Anencefalia e interrupção da gravidez – parte III

Anencefalia e interrupção da gravidez – parte III
         Estudemos a disciplina legal e regulamentar dos transplantes e as previsões relativas ao fato anencéfalo.
         A conclusão do legista Genival França sobre o que é a morte (“ausência de sinais de vida organizada”) vai ao encontro do que prevê a legislação brasileira sobre transplantes.
         A Lei Federal nº 9.434/1997 dispõe sobre a retirada de órgãos, tecidos e partes do corpo humano para fins de transplante e tratamento. Ela foi regulamentada pelo Decreto 2.268/1997. A morte encefálica é imprescindível, mas, como nem poderia ser diferente, é dispensável a “morte circulatória”, ou seja, a cessação da circulação sangüínea.
         O Conselho Federal de Medicina, por meio da Resolução CFM nº 1.480/1997, disciplinou a atuação médica. Dispôs que “a morte encefálica deverá ser conseqüência de processo irreversível e de causa conhecida” (art. 3º). Nas justificativas, destacou: “CONSIDERANDO que a parada total e irreversível das funções encefálicas equivale à morte, conforme critérios já bem estabelecidos pela comunidade científica mundial; CONSIDERANDO o ônus psicológico e material causado pelo prolongamento do uso de recursos extraordinários para o suporte de funções vegetativas em pacientes com parada total e irreversível da atividade encefálica; (...) CONSIDERANDO a necessidade da adoção de critérios para constatar, de modo indiscutível, a ocorrência de morte; CONSIDERANDO que ainda não há consenso sobre a aplicabilidade desses critérios em crianças menores de 7 dias e prematuros...

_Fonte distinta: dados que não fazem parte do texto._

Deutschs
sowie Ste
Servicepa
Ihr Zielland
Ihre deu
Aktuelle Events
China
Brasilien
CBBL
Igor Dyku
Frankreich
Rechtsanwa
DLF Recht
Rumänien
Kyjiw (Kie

         A Portaria GM/MS nº 487 de 2/3/2007, do Ministério da Saúde, que tratou da “remoção de órgãos e/ou tecidos de neonato anencéfalo para fins de transplante ou tratamento”, deixou bem claro que “a retirada de órgãos e/ou tecidos de neonato anencéfalo para fins de transplante ou tratamento deverá ser precedida de diagnóstico de parada cardíaca irreversível”. Considera-se neonato a criança recém-nascida.

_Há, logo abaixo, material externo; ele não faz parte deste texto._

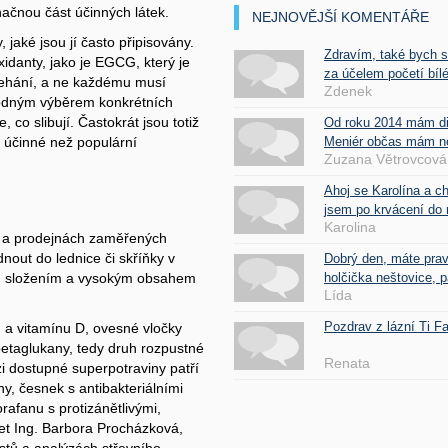
načnou část účinných látek.
NEJNOVĚJŠÍ KOMENTÁŘE
jaké jsou jí často připisovány.
Zdravím, také bych 
idanty, jako je EGCG, který je
za účelem početí bílé
přehání, a ne každému musí
Zdenek
hodným výběrem konkrétních
 co slibují. Častokrát jsou totiž
Od roku 2014 mám d
Meniér občas mám nes
 účinné než populární
Zuzana Větrovcová
Ahoj se Karolína a c
jsem po krvácení do 
Karolina
h a prodejnách zaměřených
nout do lednice či skříňky v
Dobrý den, máte pra
holčička neštovice, pa
ým složením a vysokým obsahem
Lída
Pozdrav z lázní Ti 
u a vitamínu D, ovesné vločky
 betaglukany, tedy druh rozpustné
Renata
ezi dostupné superpotraviny patří
, česnek s antibakteriálními
orafanu s protizánětlivými,
. et Ing. Barbora Procházková,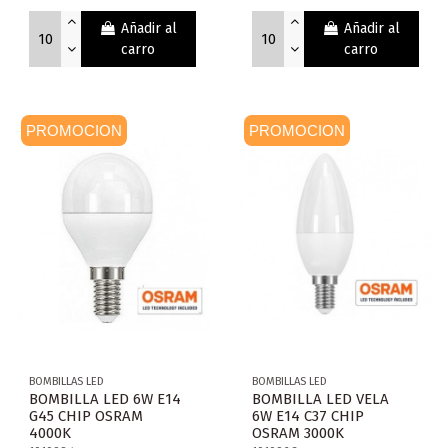
Añadir al
Añadir al
carro
carro
PROMOCION
PROMOCION
BOMBILLAS LED
BOMBILLAS LED
BOMBILLA LED 6W E14
BOMBILLA LED VELA
G45 CHIP OSRAM
6W E14 C37 CHIP
4000K
OSRAM 3000K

         Já há quem defenda que o feto anencéfalo na verdade já está morto no ventre da mãe, pois não é dotado de qualquer atividade cerebral. Nesse sentido: “A mulher é a mãe da humanidade e é por isso que o humanismo reverencia este ser humano, sabendo que há o elo básico de interdependência entre a mulher e o feto. Após o diagnóstico da anencefalia, a mulher tem a certeza de que não está gerando vida, mas morte, para não dizer que é durante toda a gestação do anencéfalo um caixão ambulante. Assim, não ocorrerá o bem-estar físico, psicológico e social dela porque o seu sentir e os seus olhos estão voltados para a morte. A vida inviável a deixou mentalmente ferida. (...) forçar a mulher pobre a levar no ventre um ser sem vida até o final da gravidez é uma das mais profundas feridas que podem ser infligidas à sua mente e ao seu corpo... Magistrados não análgicos nem dogmáticos autorizarão (sem culpa nem remorso) a interrupção da gestação de feto possuidor de malformações congênitas ou com enfermidade incurável. Assim decidindo, não fazem somente a justiça inadiável que o caso concreto pede, mas também homenageiam as suas mães e as mulheres despossuídas, alienadas, exploradas e maltratadas por todos os dogmas...” (Autorizar aborto é preservar o princípio da vida. Nogueira Júnior, Antonio de Assis. Disponível em: www.conjur.com.br ).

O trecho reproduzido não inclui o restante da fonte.